Ein Kompromiss wurde auch beim schwierigen Thema „Compliance“ erzielt. Während die Entwicklungsländer lange Zeit auf einer Liste verpflichtender Kontrollbehörden mit Offenlegungspflichten bestanden, forderten die Industrieländer mehr Flexibilität bei der Anzahl, Auswahl und Gestalltung der Kontrollbehörden. Das ABS-Protokoll verpflichtet nun zur Einrichtung mindestens einer nationalen Kontrollstelle (checkpoint). Eine solche Kontrollstelle, deren generelle Merkmale näher beschrieben sind, soll als Informationsstelle dienen (Artikel 17). Des Weiteren wird die Vergabe eines internationalen Zertifikats eingeführt, mit dessen Hilfe der Herkunftsnachweis für genetische Ressourcen gemäß den Vorgaben der nationalen ABS-Gesetzgebung geführt werden soll/kann. Die dem ABS Clearing-House übermittelte nationale PIC-Entscheidung oder Genehmigung stellt ein solches internationales Zertifikat dar. Darüber hinaus schreibt das ABS-Protokoll einen Mindestinhalt für solche Zertifikate vor. Gleichzeitig gewährt das Protokoll aber weiterhin den Vertragsstaaten genügend Flexibilität bei der genauen Ausgestaltung der Verfahren, mit deren Hilfe Biopirateriefälle aufgedeckt werden sollen.

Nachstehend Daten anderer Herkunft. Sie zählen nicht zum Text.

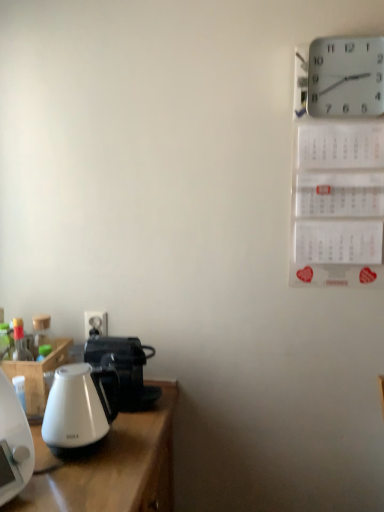 This screenshot has width=384, height=512. Find the location of `white glossy coffee pot at lower left`. white glossy coffee pot at lower left is located at coordinates (124, 369).

This screenshot has width=384, height=512. What are the coordinates of `white glossy kettle at left` in the screenshot? It's located at (80, 408).

Identify the location of white plastic electric outlet at lower left. This screenshot has height=512, width=384. (96, 323).

Describe the element at coordinates (346, 77) in the screenshot. This screenshot has height=512, width=384. I see `white plastic wall clock at upper right` at that location.

The image size is (384, 512). Find the location of `white glossy coffee pot at lower left`. white glossy coffee pot at lower left is located at coordinates (124, 369).

This screenshot has width=384, height=512. Identify the location of kettle in front of the white glossy coffee pot at lower left. (80, 408).

Considering the points (61, 419) and (151, 348), which point is behind, point (61, 419) or point (151, 348)?

The point (151, 348) is behind.

Is white glossy kettle at left bigger than white glossy coffee pot at lower left?

Incorrect, white glossy kettle at left is not larger than white glossy coffee pot at lower left.

Is white glossy kettle at left facing away from white glossy coffee pot at lower left?

No, white glossy kettle at left is not facing away from white glossy coffee pot at lower left.

From a real-world perspective, is white glossy kettle at left physically located above or below white plastic electric outlet at lower left?

Clearly, from a real-world perspective, white glossy kettle at left is below white plastic electric outlet at lower left.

5. Rechtsverhältnis zu anderen internationalen Verträgen

Die zuvor umstrittene Frage, in welchem Verhältnis das Protokoll zu anderen internationalen Abkommen stehen solle, wurde mit der Terminologie der Implementierung des Protokolls in einer sich “gegenseitig unterstützenden Art und Weise“ in Bezug auf andere internationale Instrumente entschieden (Artikel 4).

6. Offene Fragen

Weitere im Protokoll noch ungelöste Fragen sind in den kommenden Jahren im Rahmen der Treffen der Vertragsstaaten des Nagoya ABS-Protokolls zu lösen, beispielsweise die Modalitäten des globalen multilateralen Vorteilsausgleichsmechanismus (Artikel 10). Des Weiteren soll gemäß Artikel 31 vier Jahre nach Inkrafttreten des Protokolls die Umsetzung des Artikel 16 (Rechtmäßiges Handeln in Übereinstimmung mit nationaler Gesetzgebung zu traditionallem Wissen in Verbindung mit genetischen Ressourcen) überprüft werden, um dabei die Entwicklungen anderer internationaler Prozesse, unter anderem im Rahmen der World Intellectual Property Organization, in Betracht zu ziehen.

Ausblick

Mit der Verabschiedung des Nagoya Protokolls zur Regelung des Zugangs zu genetischen Ressourcen und des gerechten Vorteilsausgleichs bei der Nutzung dieser Ressourcen und des verbundenen traditionellen Wissens hat die Vertragsstaatenkonferenz das dritte Ziel der Konvention über die biologische Vielfalt konkretisiert und die notwendige Transparenz und Rechtssicherheit für Nutzer und Bereitsteller genetischer Ressourcen verbessert. Um die Umsetzung des ABS-Protokolls zu unterstützen und das erste Treffen der Vertragsstaaten des Nagoya Protokolls vorzubereiten ist ein zwischen-staatliches Komitee (Intergovernmental Committee) eingerichtet worden, das in 2011 und 2012 tagen wird.

Weitere Informationen

 ABS-COP 10 - Entscheidung mit Annex (Nagoya Protokoll)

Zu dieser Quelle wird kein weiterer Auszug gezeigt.